IPA過去問ドリル

令和4年度 春期 応用情報技術者試験 午前 問12

テクノロジ/システム構成要素

プロセッサ数と,計算処理におけるプロセスの並列化が可能な部分の割合とが,性能向上へ及ぼす影響に関する記述のうち,アムダールの法則に基づいたものはどれか。
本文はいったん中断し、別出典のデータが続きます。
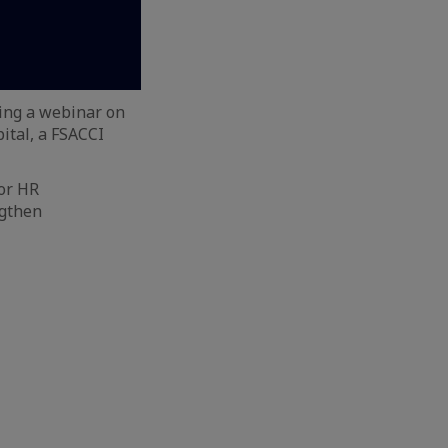
ing a webinar on
ital, a FSACCI
ior HR
ngthen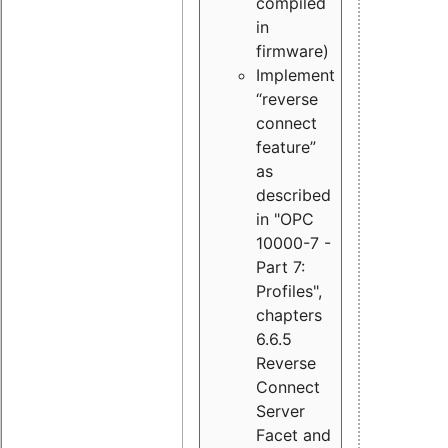
compiled
in
firmware)
Implement
“reverse
connect
feature”
as
described
in "OPC
10000-7 -
Part 7:
Profiles",
chapters
6.6.5
Reverse
Connect
Server
Facet and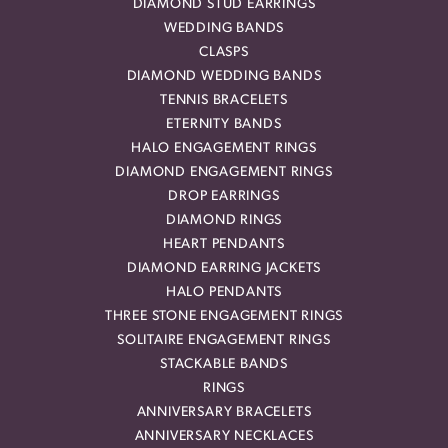
DIAMOND STUD EARRINGS
WEDDING BANDS
CLASPS
DIAMOND WEDDING BANDS
TENNIS BRACELETS
ETERNITY BANDS
HALO ENGAGEMENT RINGS
DIAMOND ENGAGEMENT RINGS
DROP EARRINGS
DIAMOND RINGS
HEART PENDANTS
DIAMOND EARRING JACKETS
HALO PENDANTS
THREE STONE ENGAGEMENT RINGS
SOLITAIRE ENGAGEMENT RINGS
STACKABLE BANDS
RINGS
ANNIVERSARY BRACELETS
ANNIVERSARY NECKLACES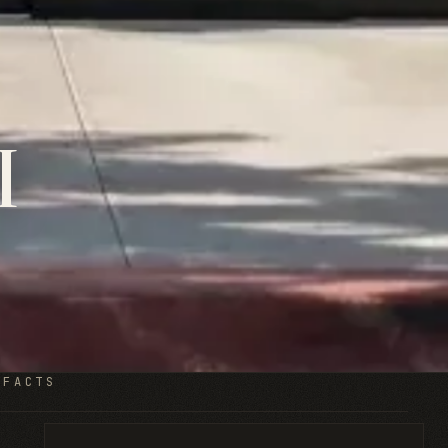
I
 FACTS
Restaurant TI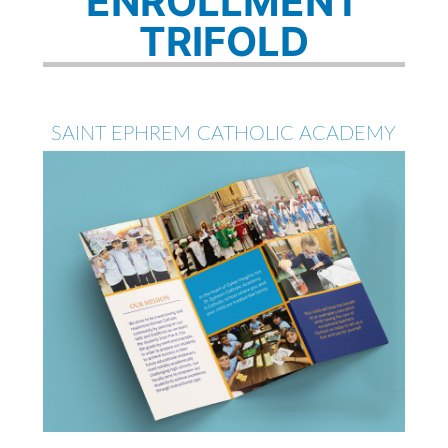
ENROLLMENT
TRIFOLD
SAINT EPHREM CATHOLIC ACADEMY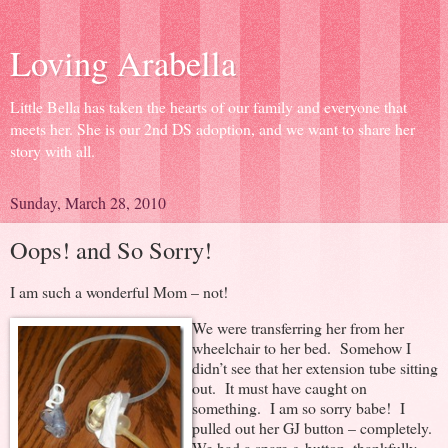
Loving Arabella
Little Bella has taken the hearts of our family and everyone that
meets her. She is our 2nd DS adoption, and we want to share her
story with all.
Sunday, March 28, 2010
Oops! and So Sorry!
I am such a wonderful Mom – not!
We were transferring her from her
wheelchair to her bed. Somehow I
didn’t see that her extension tube sitting
out. It must have caught on
something. I am so sorry babe! I
pulled out her GJ button – completely.
We had a spare g-button, thankfully,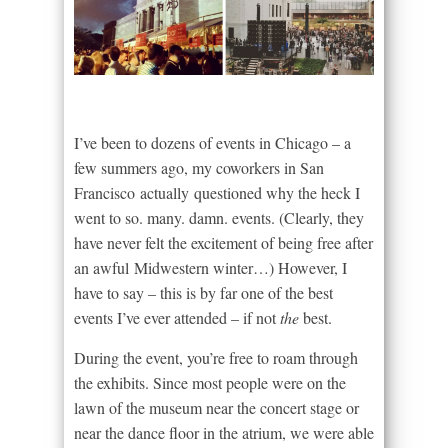
I’ve been to dozens of events in Chicago – a
few summers ago, my coworkers in San
Francisco actually questioned why the heck I
went to so. many. damn. events. (Clearly, they
have never felt the excitement of being free after
an awful Midwestern winter…) However, I
have to say – this is by far one of the best
events I’ve ever attended – if not
the
best.
During the event, you’re free to roam through
the exhibits. Since most people were on the
lawn of the museum near the concert stage or
near the dance floor in the atrium, we were able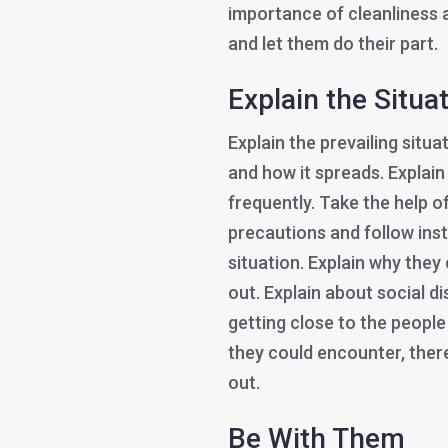
importance of cleanliness 
and let them do their part.
Explain the Situa
Explain the prevailing situ
and how it spreads. Explain
frequently. Take the help o
precautions and follow ins
situation. Explain why they
out. Explain about social 
getting close to the people
they could encounter, ther
out.
Be With Them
出典:令和4年度 春期 応用情報技術者試験 午前 問12

正解:ウ

解説

アムダールの法則は,プログラム中に並列化できない部分が割合 s だけ存在すると,プロセッサ数 n をいくら増やしても速度向上比は 1/(s+(1−s)/n) にとどまり,n→∞ でも 1/s に漸近するというものです。並列化できない部分が性能向上の上限を決めます。

選択肢ごとの解説

  • 誤り。全ての処理が並列化できる場合,速度向上比はプロセッサ数に比例して増加し,一定水準に漸近することはありません。
  • 誤り。並列化できない部分がある場合,速度向上比はプロセッサ数に比例せず,上限値に漸近します。
  • 正しい。並列化できない処理があると,プロセッサ数を増やしても速度向上比は 1/s を上限とする水準に漸近的に近づきます。
  • 誤り。並列化できる割合が増えれば速度向上比は大きくなります。プロセッサ数に反比例して減少することはありません。